[Saved entries]
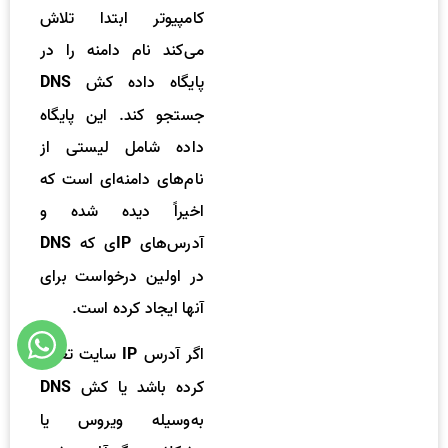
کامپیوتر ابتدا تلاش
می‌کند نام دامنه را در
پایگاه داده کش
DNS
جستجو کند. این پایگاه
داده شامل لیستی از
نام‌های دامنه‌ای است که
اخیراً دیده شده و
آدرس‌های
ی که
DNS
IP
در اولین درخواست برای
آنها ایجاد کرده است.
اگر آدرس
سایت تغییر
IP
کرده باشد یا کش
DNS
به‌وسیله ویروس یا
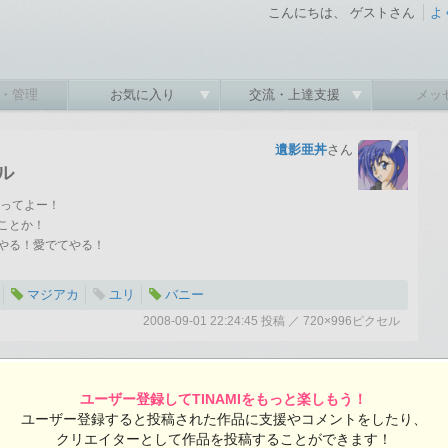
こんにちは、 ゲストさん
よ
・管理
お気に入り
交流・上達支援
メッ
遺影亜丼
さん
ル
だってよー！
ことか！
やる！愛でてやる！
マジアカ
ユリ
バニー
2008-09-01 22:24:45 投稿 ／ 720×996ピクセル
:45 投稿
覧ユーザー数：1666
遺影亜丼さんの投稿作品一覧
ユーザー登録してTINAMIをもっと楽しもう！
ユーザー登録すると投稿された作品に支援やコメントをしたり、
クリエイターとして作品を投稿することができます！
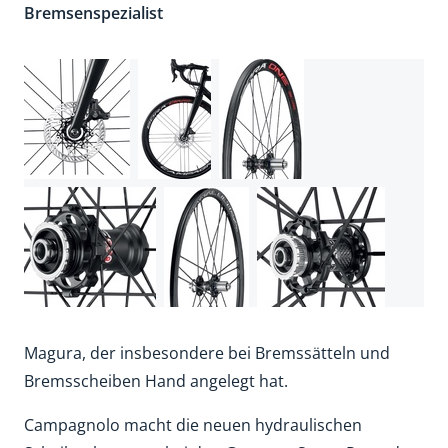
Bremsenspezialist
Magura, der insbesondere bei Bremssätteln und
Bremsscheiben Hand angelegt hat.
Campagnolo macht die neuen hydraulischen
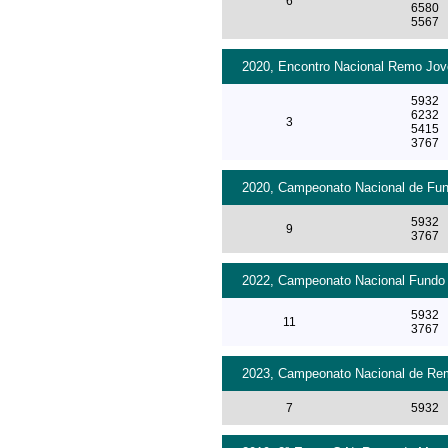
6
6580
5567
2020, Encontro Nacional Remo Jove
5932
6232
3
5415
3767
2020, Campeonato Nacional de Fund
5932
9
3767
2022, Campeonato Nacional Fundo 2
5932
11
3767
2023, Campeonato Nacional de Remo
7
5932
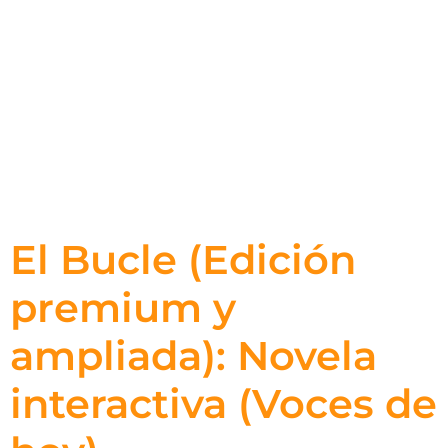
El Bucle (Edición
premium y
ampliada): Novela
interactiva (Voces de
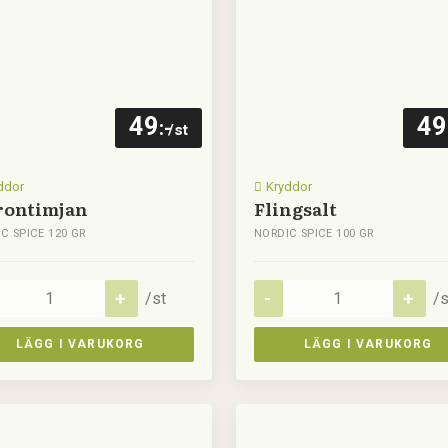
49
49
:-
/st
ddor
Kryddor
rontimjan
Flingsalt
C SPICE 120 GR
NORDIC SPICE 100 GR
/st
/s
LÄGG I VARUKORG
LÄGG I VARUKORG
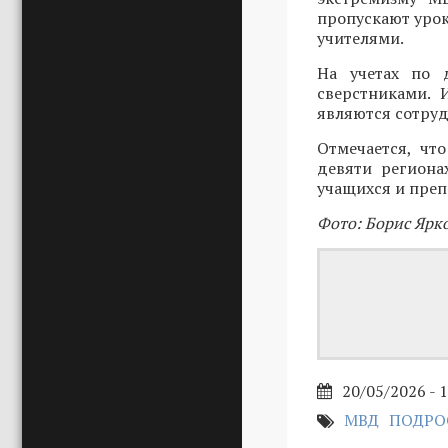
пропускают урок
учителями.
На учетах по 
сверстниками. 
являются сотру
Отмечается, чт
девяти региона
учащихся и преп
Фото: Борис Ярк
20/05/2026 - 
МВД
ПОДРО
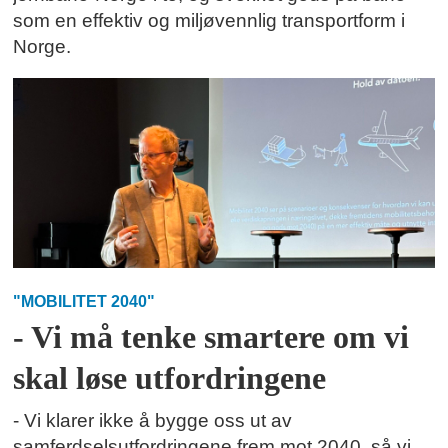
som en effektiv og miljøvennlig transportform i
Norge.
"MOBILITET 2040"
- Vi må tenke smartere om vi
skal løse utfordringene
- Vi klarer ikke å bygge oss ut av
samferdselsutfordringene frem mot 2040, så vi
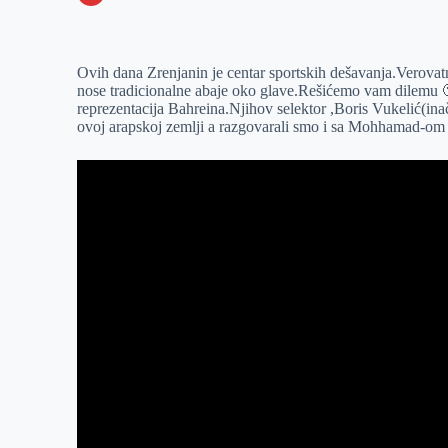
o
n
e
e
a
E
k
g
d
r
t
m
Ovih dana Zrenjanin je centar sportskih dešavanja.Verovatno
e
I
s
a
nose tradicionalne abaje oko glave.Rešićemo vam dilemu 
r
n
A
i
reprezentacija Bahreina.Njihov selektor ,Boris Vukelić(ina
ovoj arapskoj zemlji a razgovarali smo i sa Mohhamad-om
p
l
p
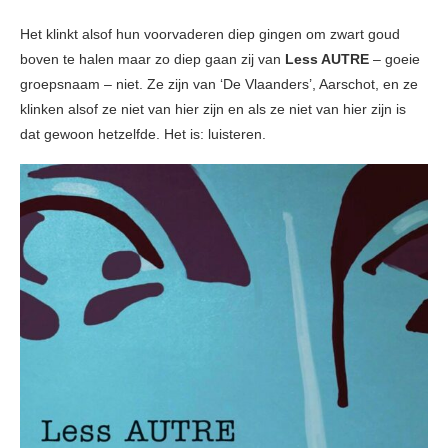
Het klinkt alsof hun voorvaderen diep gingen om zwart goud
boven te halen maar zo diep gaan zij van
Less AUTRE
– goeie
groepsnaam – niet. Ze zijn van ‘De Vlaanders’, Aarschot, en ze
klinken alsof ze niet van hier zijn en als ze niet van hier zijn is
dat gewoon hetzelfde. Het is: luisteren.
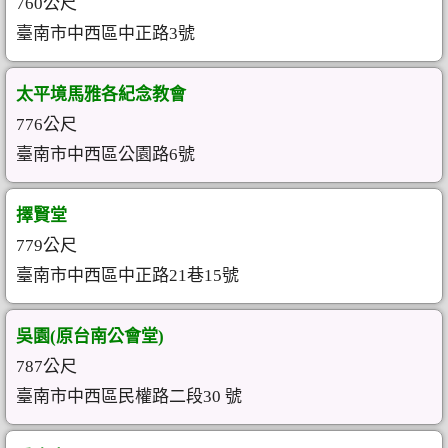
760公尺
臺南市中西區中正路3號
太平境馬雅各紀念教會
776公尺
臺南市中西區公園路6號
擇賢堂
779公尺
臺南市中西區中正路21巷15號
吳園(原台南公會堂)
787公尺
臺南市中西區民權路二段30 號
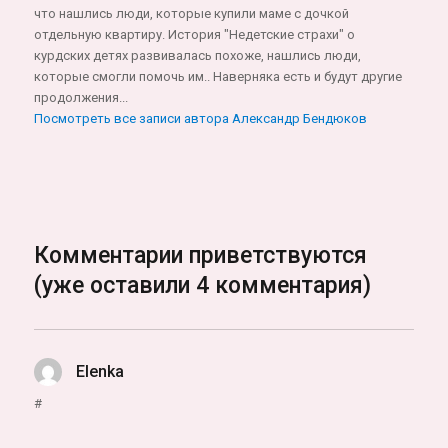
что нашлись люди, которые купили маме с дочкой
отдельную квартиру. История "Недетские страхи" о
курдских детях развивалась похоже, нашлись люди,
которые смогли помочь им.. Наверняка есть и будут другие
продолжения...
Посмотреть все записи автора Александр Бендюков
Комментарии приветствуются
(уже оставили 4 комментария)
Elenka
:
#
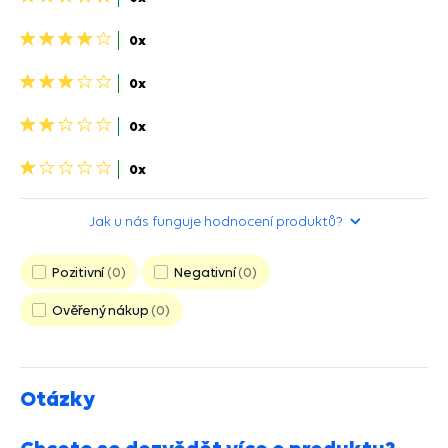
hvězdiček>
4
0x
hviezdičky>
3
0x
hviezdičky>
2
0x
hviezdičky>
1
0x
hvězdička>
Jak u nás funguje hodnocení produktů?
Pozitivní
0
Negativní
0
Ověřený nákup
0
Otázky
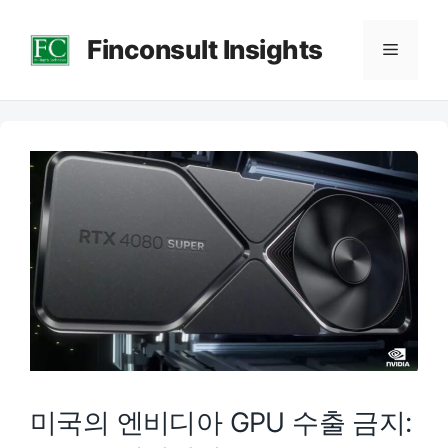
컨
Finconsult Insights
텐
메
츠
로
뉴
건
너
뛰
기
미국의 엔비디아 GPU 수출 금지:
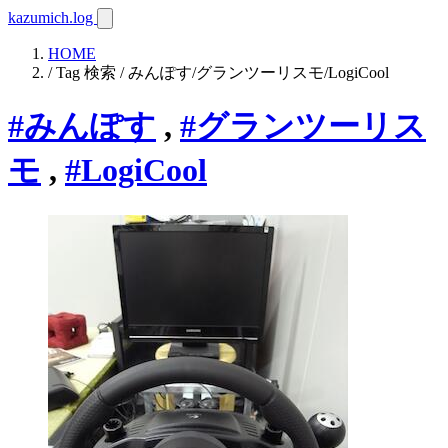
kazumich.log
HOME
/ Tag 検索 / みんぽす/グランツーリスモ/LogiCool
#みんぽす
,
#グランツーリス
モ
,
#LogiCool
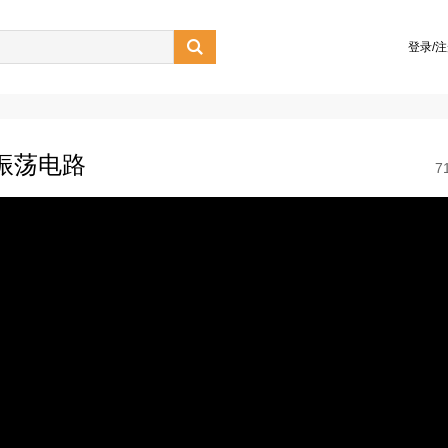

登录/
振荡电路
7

--

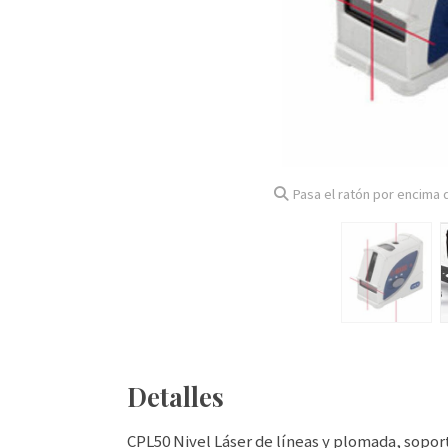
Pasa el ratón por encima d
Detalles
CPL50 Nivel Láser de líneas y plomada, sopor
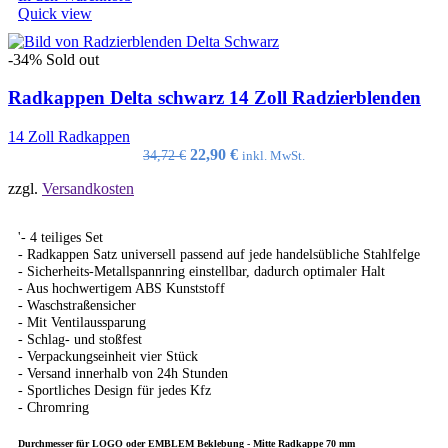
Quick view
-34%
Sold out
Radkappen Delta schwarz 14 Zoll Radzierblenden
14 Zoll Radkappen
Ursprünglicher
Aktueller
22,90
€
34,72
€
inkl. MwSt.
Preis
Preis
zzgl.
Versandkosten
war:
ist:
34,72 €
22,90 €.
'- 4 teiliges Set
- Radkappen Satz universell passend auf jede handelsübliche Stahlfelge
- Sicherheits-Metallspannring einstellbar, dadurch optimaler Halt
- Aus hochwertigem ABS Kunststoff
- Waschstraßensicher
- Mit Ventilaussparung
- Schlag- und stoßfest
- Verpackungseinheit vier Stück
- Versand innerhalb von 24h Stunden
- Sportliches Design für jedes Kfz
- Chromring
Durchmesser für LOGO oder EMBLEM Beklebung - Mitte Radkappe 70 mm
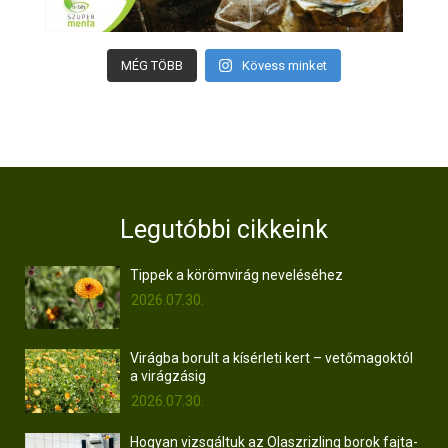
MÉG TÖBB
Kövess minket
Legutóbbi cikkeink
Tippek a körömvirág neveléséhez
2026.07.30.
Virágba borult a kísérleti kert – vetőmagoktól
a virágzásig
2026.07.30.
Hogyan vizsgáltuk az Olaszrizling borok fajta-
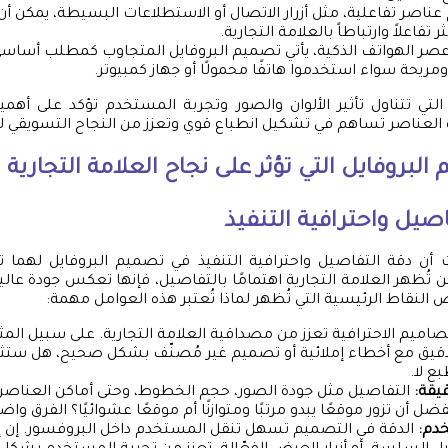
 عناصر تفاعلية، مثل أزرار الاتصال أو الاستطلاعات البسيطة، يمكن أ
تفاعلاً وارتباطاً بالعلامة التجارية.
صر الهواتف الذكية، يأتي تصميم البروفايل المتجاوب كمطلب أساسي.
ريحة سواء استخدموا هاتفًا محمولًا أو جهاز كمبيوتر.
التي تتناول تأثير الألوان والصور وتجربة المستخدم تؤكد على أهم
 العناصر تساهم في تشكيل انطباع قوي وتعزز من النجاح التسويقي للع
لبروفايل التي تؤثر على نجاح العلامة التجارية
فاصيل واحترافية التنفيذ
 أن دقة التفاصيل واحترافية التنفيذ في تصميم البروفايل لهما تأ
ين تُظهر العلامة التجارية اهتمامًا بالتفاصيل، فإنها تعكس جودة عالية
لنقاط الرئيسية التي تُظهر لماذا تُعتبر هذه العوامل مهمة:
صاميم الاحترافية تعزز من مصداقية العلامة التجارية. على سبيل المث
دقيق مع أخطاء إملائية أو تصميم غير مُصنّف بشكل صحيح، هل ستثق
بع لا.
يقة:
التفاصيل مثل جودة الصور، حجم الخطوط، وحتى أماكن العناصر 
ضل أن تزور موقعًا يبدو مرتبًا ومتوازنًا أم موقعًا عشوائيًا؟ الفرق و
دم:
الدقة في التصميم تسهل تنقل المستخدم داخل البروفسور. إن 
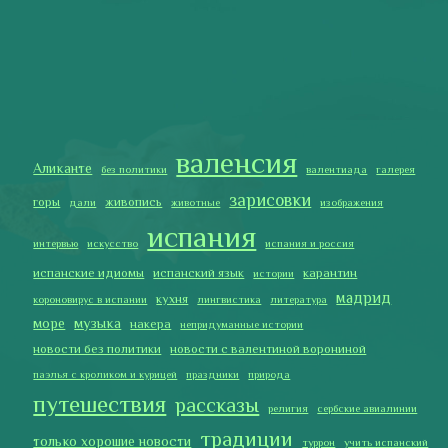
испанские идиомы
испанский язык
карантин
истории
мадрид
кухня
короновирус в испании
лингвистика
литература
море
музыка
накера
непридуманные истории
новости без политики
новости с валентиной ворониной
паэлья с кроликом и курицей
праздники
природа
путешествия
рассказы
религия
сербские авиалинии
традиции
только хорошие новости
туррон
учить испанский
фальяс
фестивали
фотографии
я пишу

**Task item**:
Scan the records above. Return every line with "التجارية" in it.

**The completed task**:
تفاعلاً وارتباطاً بالعلامة التجارية.
لبروفايل التي تؤثر على نجاح العلامة التجارية
ين تُظهر العلامة التجارية اهتمامًا بالتفاصيل، فإنها تعكس جودة عالية
صاميم الاحترافية تعزز من مصداقية العلامة التجارية. على سبيل المث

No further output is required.